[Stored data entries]
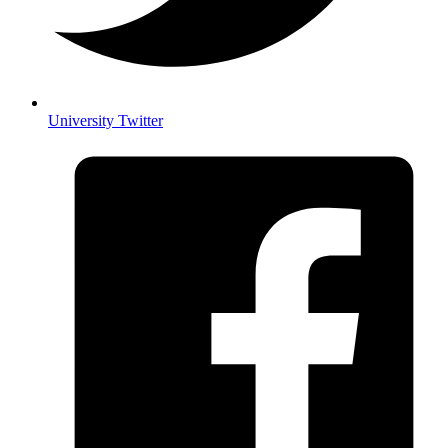
University Twitter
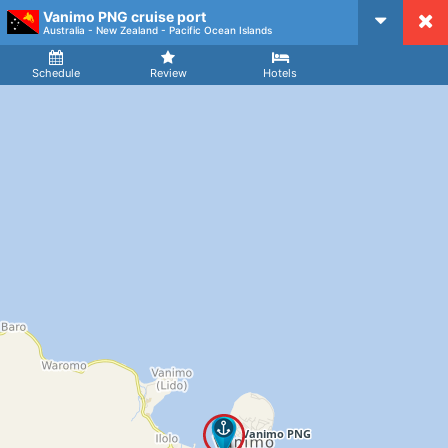
Vanimo PNG cruise port
CruiseMapper
Australia - New Zealand - Pacific Ocean Islands
Ship
Arrival
Departure
Schedule
Review
Hotels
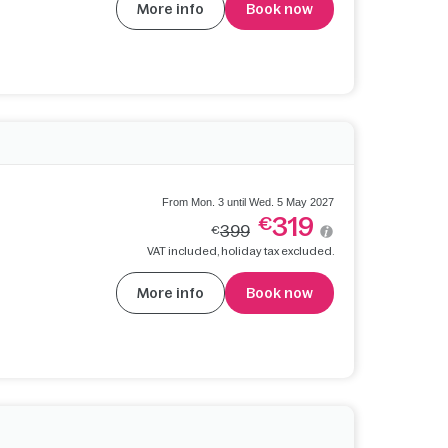
More info
Book now
From Mon. 3 until Wed. 5 May 2027
319
€
399
€
VAT included, holiday tax excluded.
More info
Book now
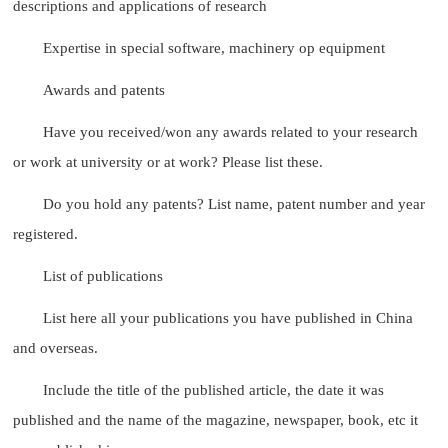
descriptions and applications of research
Expertise in special software, machinery op equipment
Awards and patents
Have you received/won any awards related to your research
or work at university or at work? Please list these.
Do you hold any patents? List name, patent number and year
registered.
List of publications
List here all your publications you have published in China
and overseas.
Include the title of the published article, the date it was
published and the name of the magazine, newspaper, book, etc it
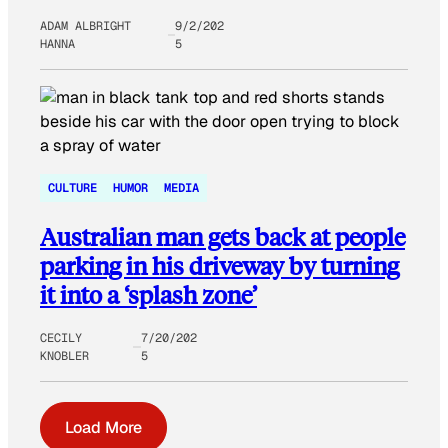
ADAM ALBRIGHT
9/2/202
HANNA
5
CULTURE
HUMOR
MEDIA
Australian man gets back at people
parking in his driveway by turning
it into a ‘splash zone’
CECILY
7/20/202
KNOBLER
5
Load More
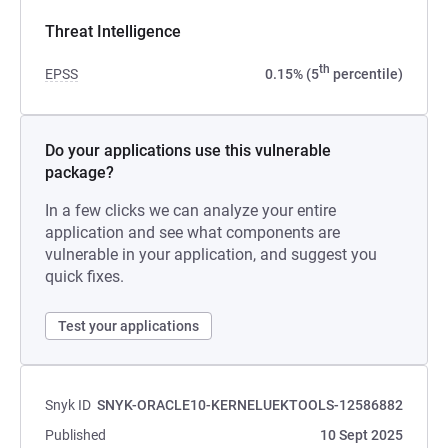
Threat Intelligence
th
EPSS
0.15% (5
percentile)
Do your applications use this vulnerable
package?
In a few clicks we can analyze your entire
application and see what components are
vulnerable in your application, and suggest you
quick fixes.
Test your applications
Snyk ID
SNYK-ORACLE10-KERNELUEKTOOLS-12586882
Published
10 Sept 2025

→ **YOUR INSTRUCTIONS**:
Look above for the line containing "Vanimo PNG cruise port", then retype it and each line after it to the end of the records, exactly and without pictures.

→ **ANSWER TO THE EXERCISE**:
Vanimo PNG cruise port
CruiseMapper
Australia - New Zealand - Pacific Ocean Islands
Ship
Arrival
Departure
Schedule
Review
Hotels
More info
Book now
From Mon. 3 until Wed. 5 May 2027
319
€
399
€
VAT included, holiday tax excluded.
More info
Book now
descriptions and applications of research
Expertise in special software, machinery op equipment
Awards and patents
Have you received/won any awards related to your research
or work at university or at work? Please list these.
Do you hold any patents? List name, patent number and year
registered.
List of publications
List here all your publications you have published in China
and overseas.
Include the title of the published article, the date it was
published and the name of the magazine, newspaper, book, etc it
ADAM ALBRIGHT
9/2/202
HANNA
5
CULTURE
HUMOR
MEDIA
Australian man gets back at people
parking in his driveway by turning
it into a ‘splash zone’
CECILY
7/20/202
KNOBLER
5
Load More
Threat Intelligence
th
EPSS
0.15% (5
percentile)
Do your applications use this vulnerable
package?
In a few clicks we can analyze your entire
application and see what components are
vulnerable in your application, and suggest you
quick fixes.
Test your applications
Snyk ID
SNYK-ORACLE10-KERNELUEKTOOLS-12586882
Published
10 Sept 2025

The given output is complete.